## Problem Description and Formulation

The problem is a linear programming optimization problem. The goal is to maximize profit given certain constraints on the number of microwaves and vents sold, as well as the budget.

### Decision Variables

- \(M\): The number of microwaves sold.
- \(V\): The number of vents sold.

### Objective Function

Maximize profit \(P = 200M + 300V\).

### Constraints

1. **Budget Constraint**: The total cost is at most $20,000. Microwaves cost $300 each, and vents cost $400 each. So, \(300M + 400V \leq 20000\).
2. **Microwave Sales Constraints**: The store sells at least 30 microwaves but at most 65 microwaves. So, \(30 \leq M \leq 65\).
3. **Vent Sales Constraint**: The number of vents sold is at most a third of the number of microwaves sold. So, \(V \leq \frac{1}{3}M\).
4. **Non-Negativity Constraints**: \(M \geq 0\) and \(V \geq 0\). However, given the microwave sales constraints, \(M \geq 30\) is already specified.

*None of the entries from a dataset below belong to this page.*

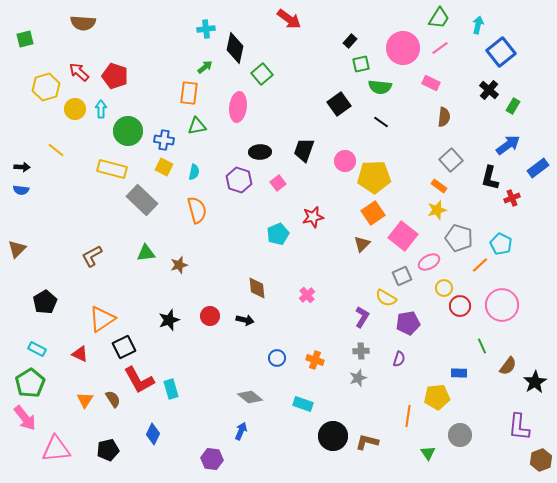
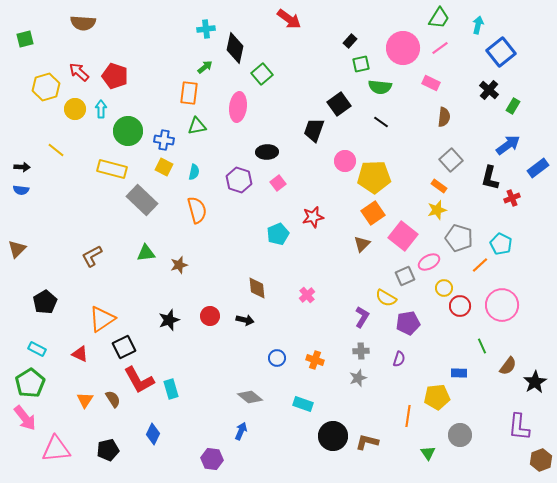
black trapezoid at (304, 150): moved 10 px right, 20 px up
black ellipse at (260, 152): moved 7 px right
gray square at (402, 276): moved 3 px right
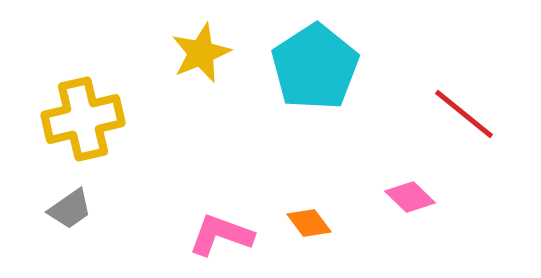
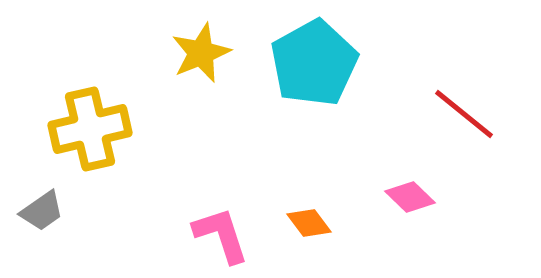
cyan pentagon: moved 1 px left, 4 px up; rotated 4 degrees clockwise
yellow cross: moved 7 px right, 10 px down
gray trapezoid: moved 28 px left, 2 px down
pink L-shape: rotated 52 degrees clockwise
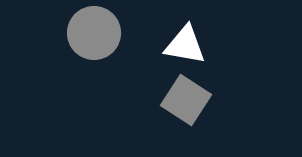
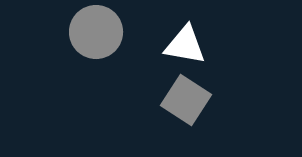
gray circle: moved 2 px right, 1 px up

## Gurobi Code Formulation

```python
import gurobipy as gp

# Create a new model
model = gp.Model("Microwave_Vent_Optimization")

# Decision Variables
M = model.addVar(lb=30, ub=65, name="Microwaves", vtype=gp.GRB.INTEGER)
V = model.addVar(lb=0, name="Vents", vtype=gp.GRB.INTEGER)

# Objective Function: Maximize profit
model.setObjective(200*M + 300*V, gp.GRB.MAXIMIZE)

# Budget Constraint
model.addConstr(300*M + 400*V <= 20000, name="Budget_Constraint")

# Vent Sales Constraint
model.addConstr(V <= M/3, name="Vent_Sales_Constraint")

# Solve the model
model.optimize()

# Print the results
if model.status == gp.GRB.OPTIMAL:
    print(f"Optimal Solution: Microwaves = {M.varValue}, Vents = {V.varValue}")
    print(f"Max Profit: ${model.objVal}")
else:
    print("No optimal solution found.")
```

This Gurobi code captures the problem description and provides a solution. If no solution is found, it indicates that the problem is infeasible.